**Task statement:** Go line by line through the records below. Copy whichever lines contain the string "Overflow".

**Material provided:**
☆ ☆ ☆
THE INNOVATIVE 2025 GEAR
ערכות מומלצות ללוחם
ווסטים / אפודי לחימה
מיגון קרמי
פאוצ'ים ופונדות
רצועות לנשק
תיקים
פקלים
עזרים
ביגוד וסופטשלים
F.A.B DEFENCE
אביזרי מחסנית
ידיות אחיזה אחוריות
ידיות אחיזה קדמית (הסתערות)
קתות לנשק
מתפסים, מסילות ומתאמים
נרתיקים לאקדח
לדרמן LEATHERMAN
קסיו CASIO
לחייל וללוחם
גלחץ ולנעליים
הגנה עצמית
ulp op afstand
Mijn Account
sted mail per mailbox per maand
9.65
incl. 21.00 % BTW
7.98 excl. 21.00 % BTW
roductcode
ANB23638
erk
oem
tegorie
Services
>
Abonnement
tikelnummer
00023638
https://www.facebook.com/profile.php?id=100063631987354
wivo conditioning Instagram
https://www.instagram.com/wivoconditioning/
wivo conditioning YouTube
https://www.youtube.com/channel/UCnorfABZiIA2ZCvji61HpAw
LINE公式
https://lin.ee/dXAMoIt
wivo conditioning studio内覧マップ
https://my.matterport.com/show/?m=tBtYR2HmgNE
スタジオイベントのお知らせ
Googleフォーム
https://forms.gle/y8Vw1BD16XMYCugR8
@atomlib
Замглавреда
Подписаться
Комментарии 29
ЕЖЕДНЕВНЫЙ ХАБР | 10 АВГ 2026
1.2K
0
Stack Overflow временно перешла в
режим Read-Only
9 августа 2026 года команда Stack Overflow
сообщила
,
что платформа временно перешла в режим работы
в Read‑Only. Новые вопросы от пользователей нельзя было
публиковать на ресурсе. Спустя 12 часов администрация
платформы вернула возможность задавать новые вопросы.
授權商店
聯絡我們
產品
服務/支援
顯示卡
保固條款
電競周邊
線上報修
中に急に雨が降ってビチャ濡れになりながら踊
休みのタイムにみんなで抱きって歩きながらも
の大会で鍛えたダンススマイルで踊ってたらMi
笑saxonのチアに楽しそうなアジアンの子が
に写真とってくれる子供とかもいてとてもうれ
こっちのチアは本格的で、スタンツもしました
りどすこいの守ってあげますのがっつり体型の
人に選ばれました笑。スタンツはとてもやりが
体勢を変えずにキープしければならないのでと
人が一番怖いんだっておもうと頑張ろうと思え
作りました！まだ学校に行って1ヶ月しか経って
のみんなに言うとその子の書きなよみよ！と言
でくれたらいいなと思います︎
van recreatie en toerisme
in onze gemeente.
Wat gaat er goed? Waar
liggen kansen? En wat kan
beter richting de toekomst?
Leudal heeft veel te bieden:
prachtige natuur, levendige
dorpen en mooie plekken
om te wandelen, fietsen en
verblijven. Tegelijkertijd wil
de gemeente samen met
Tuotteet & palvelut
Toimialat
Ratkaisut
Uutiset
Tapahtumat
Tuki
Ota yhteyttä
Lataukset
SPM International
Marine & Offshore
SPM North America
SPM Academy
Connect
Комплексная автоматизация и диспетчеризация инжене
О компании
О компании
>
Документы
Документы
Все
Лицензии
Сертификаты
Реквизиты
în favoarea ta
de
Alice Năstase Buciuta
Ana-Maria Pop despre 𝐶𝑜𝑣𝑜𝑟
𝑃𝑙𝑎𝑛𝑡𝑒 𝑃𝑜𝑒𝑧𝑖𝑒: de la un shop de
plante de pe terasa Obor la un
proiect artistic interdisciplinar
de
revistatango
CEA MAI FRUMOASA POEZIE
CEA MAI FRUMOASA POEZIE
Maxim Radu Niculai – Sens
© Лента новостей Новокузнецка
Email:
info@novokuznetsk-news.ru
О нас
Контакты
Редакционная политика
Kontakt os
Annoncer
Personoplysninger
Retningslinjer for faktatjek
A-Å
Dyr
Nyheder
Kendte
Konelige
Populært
☆ ☆ ☆
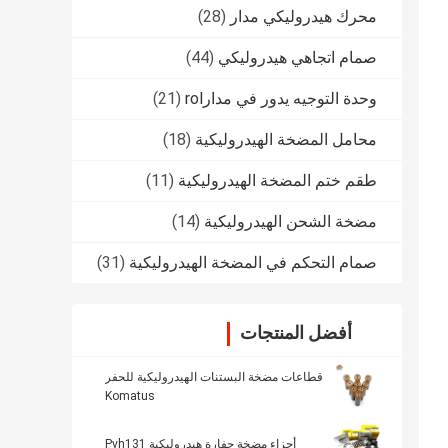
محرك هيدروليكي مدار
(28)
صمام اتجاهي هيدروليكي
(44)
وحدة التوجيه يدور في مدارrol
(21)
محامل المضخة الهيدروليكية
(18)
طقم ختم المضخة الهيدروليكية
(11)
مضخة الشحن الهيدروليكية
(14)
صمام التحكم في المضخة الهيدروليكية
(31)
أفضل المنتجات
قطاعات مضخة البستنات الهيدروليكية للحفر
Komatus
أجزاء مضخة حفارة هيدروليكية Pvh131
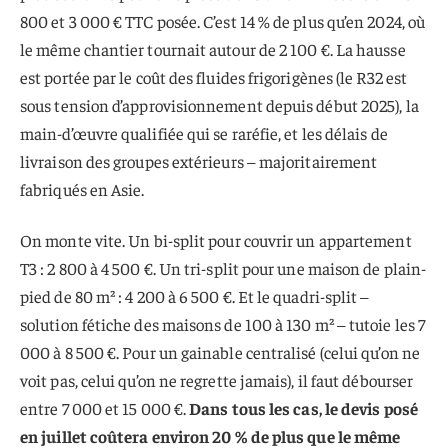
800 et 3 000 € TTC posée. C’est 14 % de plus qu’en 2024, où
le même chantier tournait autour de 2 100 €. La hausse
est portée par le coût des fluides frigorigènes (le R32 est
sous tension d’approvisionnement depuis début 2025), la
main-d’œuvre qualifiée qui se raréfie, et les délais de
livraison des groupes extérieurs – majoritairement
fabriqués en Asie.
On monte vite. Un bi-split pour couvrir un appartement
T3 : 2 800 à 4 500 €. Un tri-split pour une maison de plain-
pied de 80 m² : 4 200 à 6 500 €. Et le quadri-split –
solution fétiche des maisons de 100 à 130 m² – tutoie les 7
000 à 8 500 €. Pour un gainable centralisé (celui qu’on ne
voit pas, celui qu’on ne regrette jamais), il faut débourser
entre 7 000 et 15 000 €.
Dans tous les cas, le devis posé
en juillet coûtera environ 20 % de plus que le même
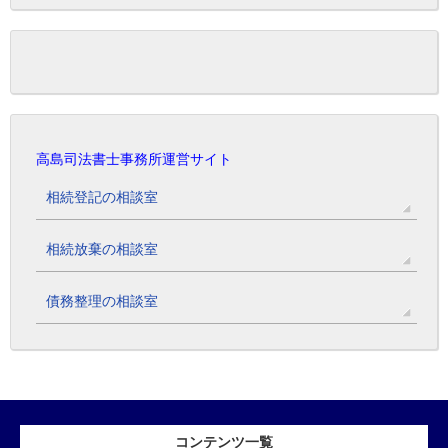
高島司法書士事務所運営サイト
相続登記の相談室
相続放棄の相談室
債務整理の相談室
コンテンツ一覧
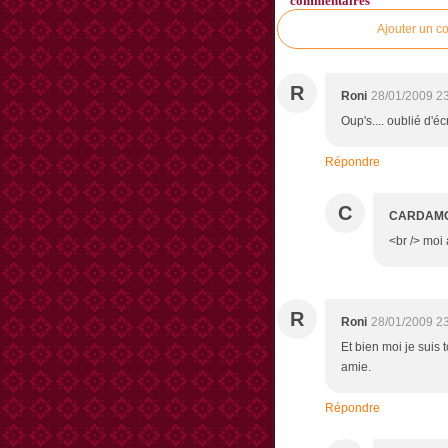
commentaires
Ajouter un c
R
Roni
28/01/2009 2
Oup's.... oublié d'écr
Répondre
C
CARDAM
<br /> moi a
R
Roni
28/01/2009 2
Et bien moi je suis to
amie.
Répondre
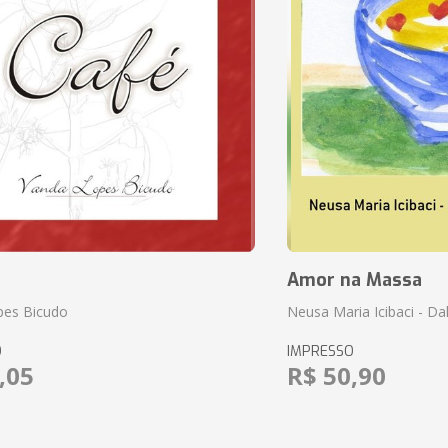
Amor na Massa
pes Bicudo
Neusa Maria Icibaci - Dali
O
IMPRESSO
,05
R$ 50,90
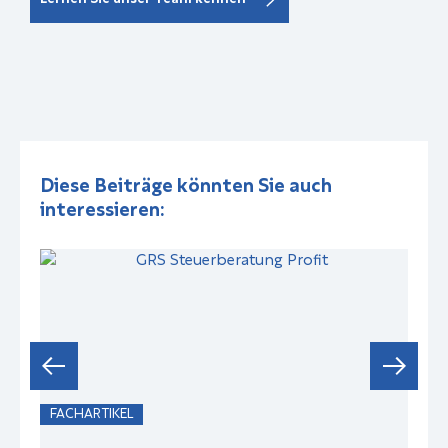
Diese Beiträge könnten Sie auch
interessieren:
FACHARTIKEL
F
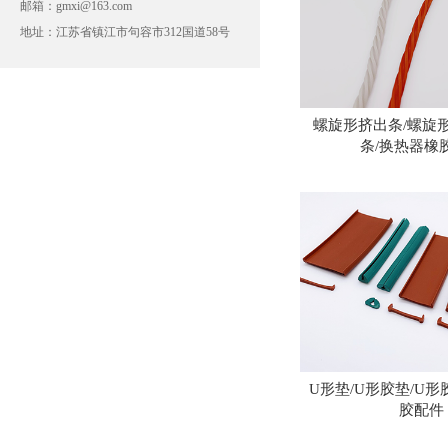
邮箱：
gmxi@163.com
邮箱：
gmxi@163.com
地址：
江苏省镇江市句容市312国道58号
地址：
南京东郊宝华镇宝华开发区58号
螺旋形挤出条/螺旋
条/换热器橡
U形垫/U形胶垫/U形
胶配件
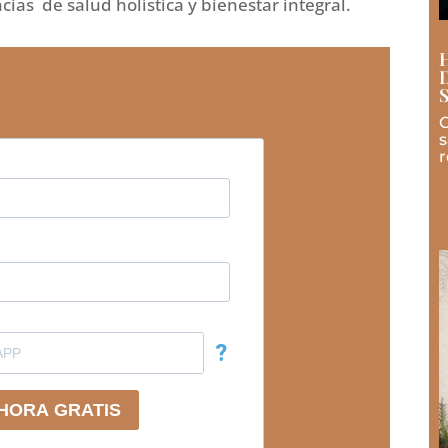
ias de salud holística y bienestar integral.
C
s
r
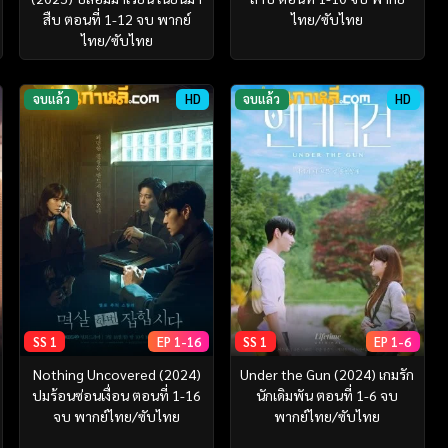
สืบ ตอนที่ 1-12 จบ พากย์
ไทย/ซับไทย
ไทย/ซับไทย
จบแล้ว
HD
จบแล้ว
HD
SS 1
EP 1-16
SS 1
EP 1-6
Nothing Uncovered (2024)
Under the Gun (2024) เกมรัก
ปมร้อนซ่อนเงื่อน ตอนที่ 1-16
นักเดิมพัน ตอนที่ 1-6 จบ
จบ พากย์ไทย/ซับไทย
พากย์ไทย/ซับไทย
☆ ☆ ☆
**Answer to this problem:**
Stack Overflow временно перешла в
9 августа 2026 года команда Stack Overflow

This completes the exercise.